(Dataset entries)
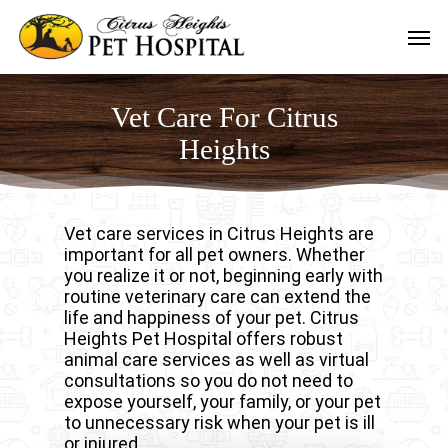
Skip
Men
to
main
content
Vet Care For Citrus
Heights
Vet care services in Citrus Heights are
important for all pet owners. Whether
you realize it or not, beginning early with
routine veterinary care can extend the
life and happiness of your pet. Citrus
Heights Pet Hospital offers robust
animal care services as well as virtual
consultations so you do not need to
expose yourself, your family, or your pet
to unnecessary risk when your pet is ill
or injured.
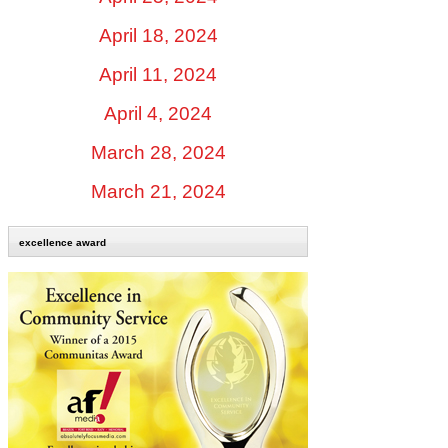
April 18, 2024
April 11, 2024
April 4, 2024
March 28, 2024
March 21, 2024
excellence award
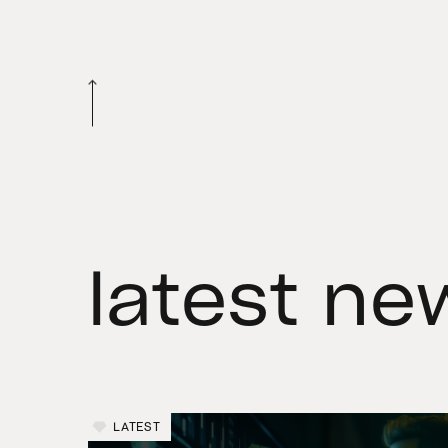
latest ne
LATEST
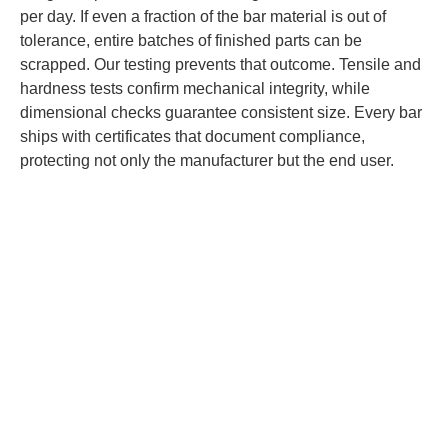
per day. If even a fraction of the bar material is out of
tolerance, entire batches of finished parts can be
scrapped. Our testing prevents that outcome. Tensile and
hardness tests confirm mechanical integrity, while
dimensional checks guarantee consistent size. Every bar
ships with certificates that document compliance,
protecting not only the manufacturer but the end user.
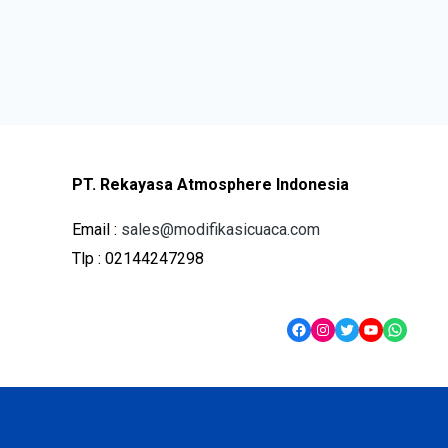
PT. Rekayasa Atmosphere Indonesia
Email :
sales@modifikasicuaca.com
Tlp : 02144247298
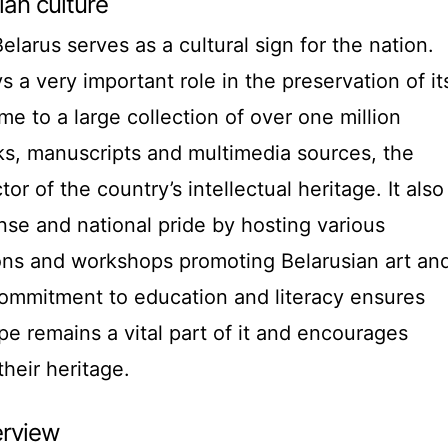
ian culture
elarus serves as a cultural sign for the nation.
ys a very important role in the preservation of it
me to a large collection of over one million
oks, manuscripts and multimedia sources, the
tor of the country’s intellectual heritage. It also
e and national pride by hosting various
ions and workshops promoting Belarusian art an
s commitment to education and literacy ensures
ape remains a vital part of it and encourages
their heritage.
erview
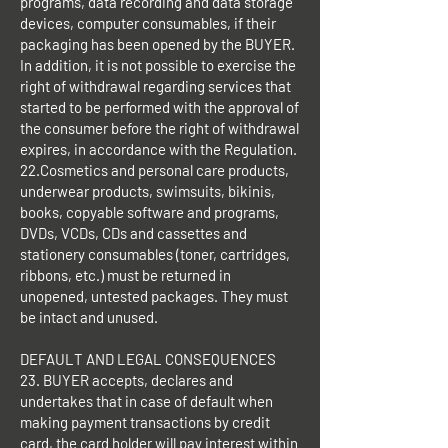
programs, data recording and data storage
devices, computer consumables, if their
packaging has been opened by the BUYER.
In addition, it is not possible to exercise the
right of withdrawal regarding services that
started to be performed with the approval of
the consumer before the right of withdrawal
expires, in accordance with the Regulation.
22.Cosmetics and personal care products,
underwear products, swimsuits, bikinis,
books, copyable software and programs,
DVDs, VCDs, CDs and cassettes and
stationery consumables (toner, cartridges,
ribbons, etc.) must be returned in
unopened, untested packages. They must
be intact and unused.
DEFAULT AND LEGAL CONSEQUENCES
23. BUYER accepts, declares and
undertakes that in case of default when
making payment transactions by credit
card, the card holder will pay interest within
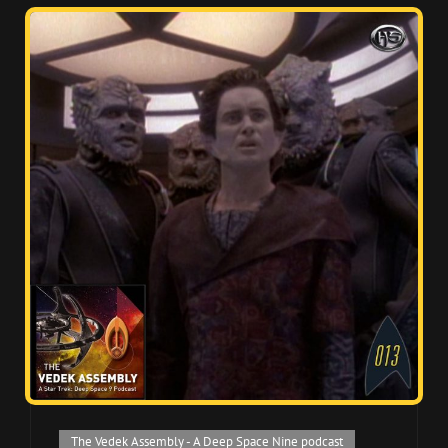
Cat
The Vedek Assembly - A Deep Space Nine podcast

▶ _Instructions for the task_
Beginning at the line with "ape remains a vital part of it and encourages", reproduce each line exactly through the last line of the records above, with pictures left out.

▶ _Answer section_
ape remains a vital part of it and encourages
their heritage.
erview
programs, data recording and data storage
devices, computer consumables, if their
packaging has been opened by the BUYER.
In addition, it is not possible to exercise the
right of withdrawal regarding services that
started to be performed with the approval of
the consumer before the right of withdrawal
expires, in accordance with the Regulation.
22.Cosmetics and personal care products,
underwear products, swimsuits, bikinis,
books, copyable software and programs,
DVDs, VCDs, CDs and cassettes and
stationery consumables (toner, cartridges,
ribbons, etc.) must be returned in
unopened, untested packages. They must
be intact and unused.
DEFAULT AND LEGAL CONSEQUENCES
23. BUYER accepts, declares and
undertakes that in case of default when
making payment transactions by credit
card, the card holder will pay interest within
Cat
The Vedek Assembly - A Deep Space Nine podcast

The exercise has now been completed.